■ Problem statement:
Write out each record exactly as it stands. No pictures belong in the copy.

# # #

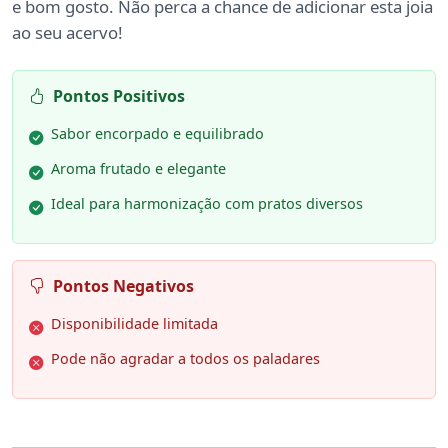
e bom gosto. Não perca a chance de adicionar esta joia
ao seu acervo!
Pontos Positivos
Sabor encorpado e equilibrado
Aroma frutado e elegante
Ideal para harmonização com pratos diversos
Pontos Negativos
Disponibilidade limitada
Pode não agradar a todos os paladares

# # #

■ Solution to the exercise:
e bom gosto. Não perca a chance de adicionar esta joia
ao seu acervo!
Pontos Positivos
Sabor encorpado e equilibrado
Aroma frutado e elegante
Ideal para harmonização com pratos diversos
Pontos Negativos
Disponibilidade limitada
Pode não agradar a todos os paladares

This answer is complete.